Russian peasant girl
Peter Carl Fabergé
An item at Metropolitan Museum of Art
This figurine is an exceptionally rare extant example of a Russian folkloristic figure composed of Siberian hardstones and purpurine. The deep crimson material known as purpurine was a variety of a similar chemically made glass known in the eighteenth-century workshops of Murano, near Venice. The manufacture of purpurine would appear to have been brought about by the crystallization of a lead chromate in a glass matrix, resulting in an extremely durable material of great beauty, on account of both the intensity and the unique depth of its sang-de-boeuf color. The House of Fabergé seems to have had the exclusive use of this remarkable material. The mark C. FABERGÉ, inscribed in English, indicates that the object was destined for the firm's shop in London.

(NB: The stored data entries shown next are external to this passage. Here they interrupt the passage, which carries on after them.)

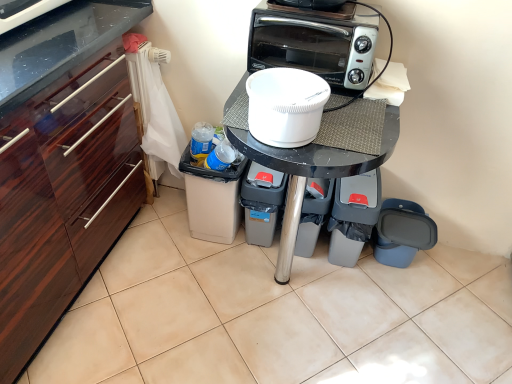 Question: From a real-world perspective, is black glossy table at center physically located above or below white plastic container at center?

Choices:
 (A) below
 (B) above

Answer: (A)

Question: In terms of height, does black glossy table at center look taller or shorter compared to white plastic container at center?

Choices:
 (A) short
 (B) tall

Answer: (B)

Question: Based on their relative distances, which object is farther from the black glossy table at center?

Choices:
 (A) gray plastic trash can at lower right, which ranks as the 3th appliance in left-to-right order
 (B) white plastic container at center
 (C) blue plastic trash can at lower right, which appears as the fourth appliance when viewed from the left
 (D) silver metallic toaster oven at upper center
 (E) gray plastic trash can at lower center, which is the 3th appliance in right-to-left order

Answer: (C)

Question: Estimate the real-world distances between objects in this image. Which object is closer to the white plastic container at center?

Choices:
 (A) silver metallic toaster oven at upper center
 (B) gray plastic trash can at lower center, positioned as the 2th appliance in left-to-right order
 (C) blue plastic trash can at lower right, which appears as the fourth appliance when viewed from the left
 (D) black glossy table at center
 (E) gray plastic trash bin at lower center, which is counted as the 4th appliance, starting from the right

Answer: (D) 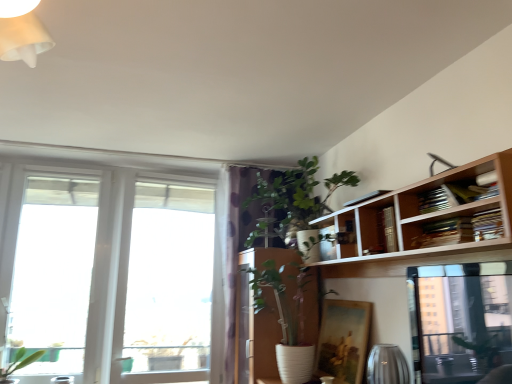 Question: Does green leafy plant at upper center have a lesser width compared to transparent glass window at left, which is counted as the 2th window, starting from the right?

Choices:
 (A) no
 (B) yes

Answer: (A)

Question: Considering the relative positions of green leafy plant at upper center and transparent glass window at left, the 1th window viewed from the left, in the image provided, is green leafy plant at upper center to the left of transparent glass window at left, the 1th window viewed from the left, from the viewer's perspective?

Choices:
 (A) no
 (B) yes

Answer: (A)

Question: From a real-world perspective, is green leafy plant at upper center under transparent glass window at left, the 1th window viewed from the left?

Choices:
 (A) no
 (B) yes

Answer: (A)

Question: Does green leafy plant at upper center have a smaller size compared to transparent glass window at left, which is counted as the 2th window, starting from the right?

Choices:
 (A) no
 (B) yes

Answer: (A)

Question: Is the position of green leafy plant at upper center less distant than that of transparent glass window at left, the 1th window viewed from the left?

Choices:
 (A) yes
 (B) no

Answer: (A)

Question: From a real-world perspective, is wooden bookshelf at upper right above or below green leafy plant at upper center?

Choices:
 (A) above
 (B) below

Answer: (B)

Question: Visually, is wooden bookshelf at upper right positioned to the left or to the right of green leafy plant at upper center?

Choices:
 (A) right
 (B) left

Answer: (A)

Question: Is wooden bookshelf at upper right in front of or behind green leafy plant at upper center in the image?

Choices:
 (A) behind
 (B) front

Answer: (B)

Question: From their relative heights in the image, would you say wooden bookshelf at upper right is taller or shorter than green leafy plant at upper center?

Choices:
 (A) short
 (B) tall

Answer: (A)

Question: In terms of size, does transparent glass window at left, which is counted as the 2th window, starting from the right, appear bigger or smaller than purple dotted fabric at center?

Choices:
 (A) small
 (B) big

Answer: (A)

Question: Would you say transparent glass window at left, the 1th window viewed from the left, is inside or outside purple dotted fabric at center?

Choices:
 (A) inside
 (B) outside

Answer: (B)

Question: From a real-world perspective, is transparent glass window at left, which is counted as the 2th window, starting from the right, positioned above or below purple dotted fabric at center?

Choices:
 (A) above
 (B) below

Answer: (A)

Question: Is transparent glass window at left, which is counted as the 2th window, starting from the right, in front of or behind purple dotted fabric at center in the image?

Choices:
 (A) front
 (B) behind

Answer: (A)

Question: Is green leafy plant at upper center situated inside wooden bookshelf at upper right or outside?

Choices:
 (A) inside
 (B) outside

Answer: (B)

Question: Is point (316, 195) positioned closer to the camera than point (448, 172)?

Choices:
 (A) farther
 (B) closer

Answer: (A) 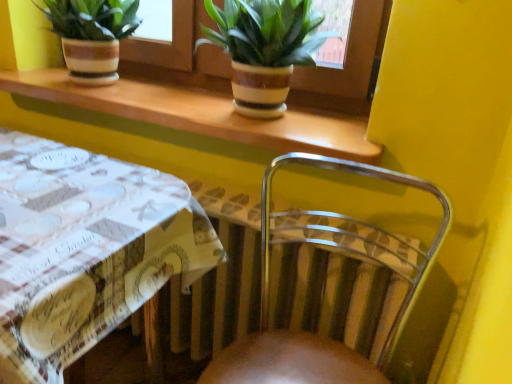 Where is `vacant area that is situated to the right of green leafy plant in striped pot at upper center, the first houseplant positioned from the right`? The width and height of the screenshot is (512, 384). vacant area that is situated to the right of green leafy plant in striped pot at upper center, the first houseplant positioned from the right is located at coordinates (339, 133). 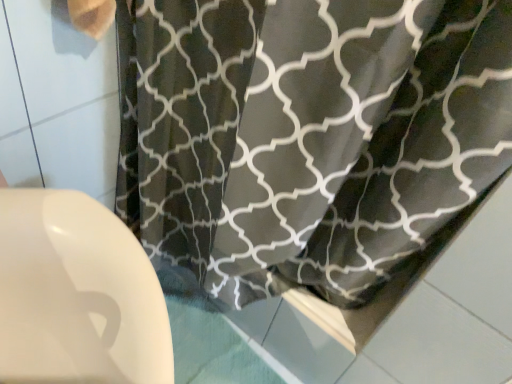 Find the location of a particular element. The width and height of the screenshot is (512, 384). white glossy sink at lower left is located at coordinates pos(77,294).

What do you see at coordinates (77, 294) in the screenshot? This screenshot has height=384, width=512. I see `white glossy sink at lower left` at bounding box center [77, 294].

Measure the distance between white glossy sink at lower left and camera.

The depth of white glossy sink at lower left is 21.02 inches.

Where is `white glossy sink at lower left`? The height and width of the screenshot is (384, 512). white glossy sink at lower left is located at coordinates (77, 294). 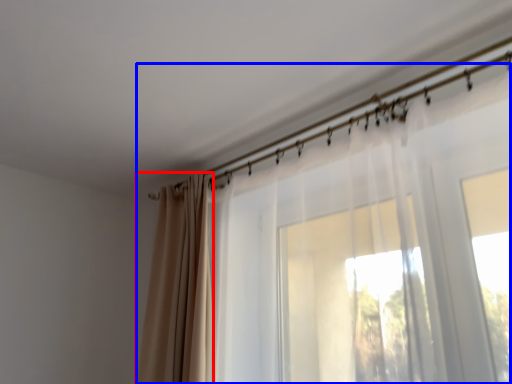 Question: Which object is closer to the camera taking this photo, curtain (highlighted by a red box) or curtain (highlighted by a blue box)?

Choices:
 (A) curtain
 (B) curtain

Answer: (B) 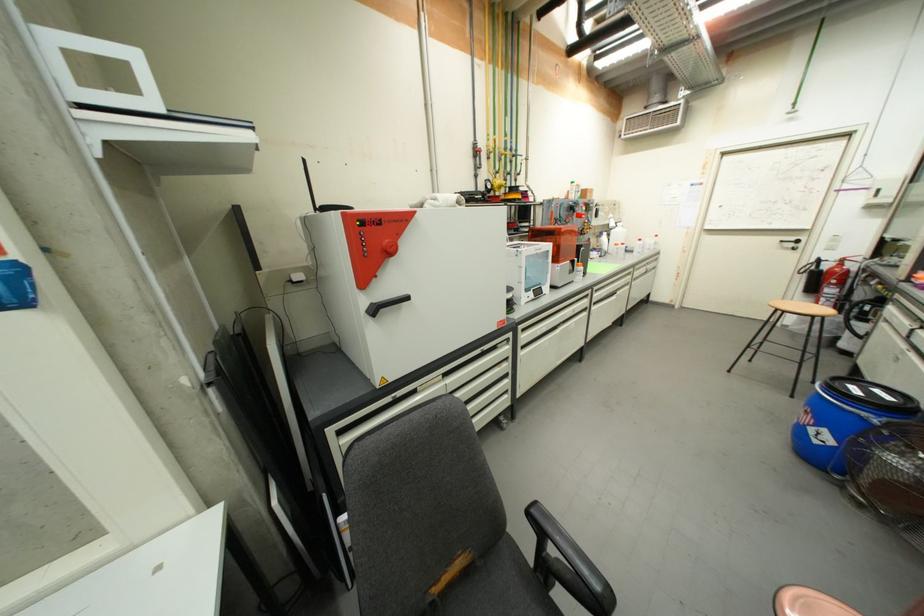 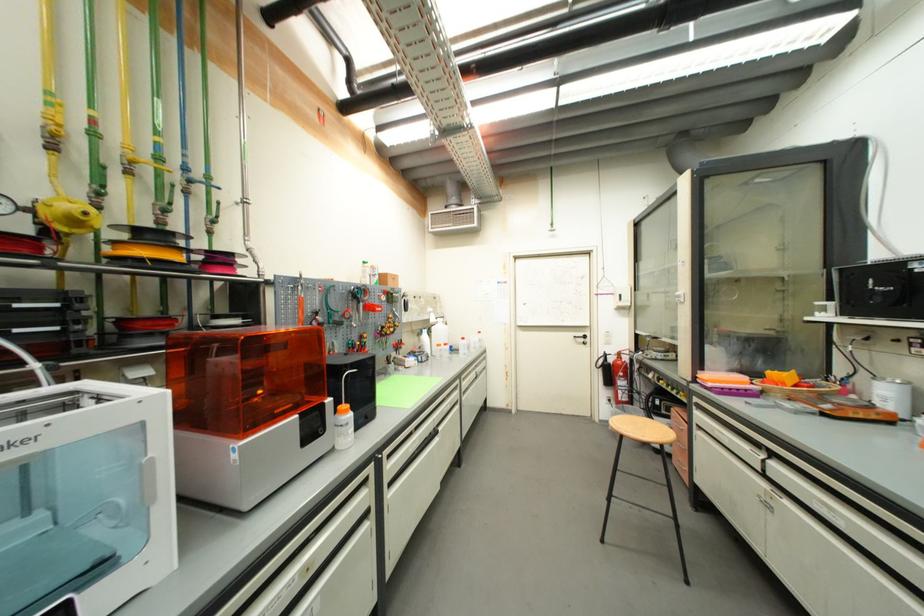 Find the pixel in the second image that matches the point at 509,174 in the first image.

(160, 207) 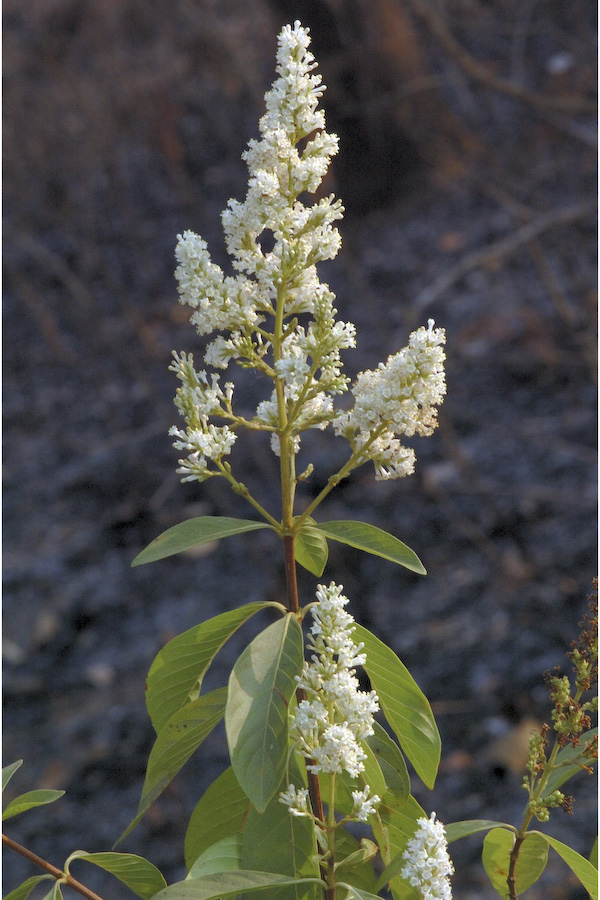 You are a GUI agent. You are given a task and a screenshot of the screen. Output one action in this format:
    pyautogui.click(x=<x>, y=<y>)
    Task: Click on the plant
    Image resolution: width=600 pixels, height=900 pixels.
    Given the screenshot: What is the action you would take?
    pyautogui.click(x=275, y=831)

European Sculpture and Decorative Arts
An exhibit at Metropolitan Museum of Art
The fifty thousand objects in the Museum's comprehensive and historically important collection of European sculpture and decorative arts reflect the development of a number of art forms in Western European countries from the early fifteenth through the early twentieth century. The holdings include sculpture in many sizes and media, woodwork and furniture, ceramics and glass, metalwork and jewelry, horological and mathematical instruments, and tapestries and textiles. Ceramics made in Asia for export to European markets and sculpture and decorative arts produced in Latin America during this period are also included among these works.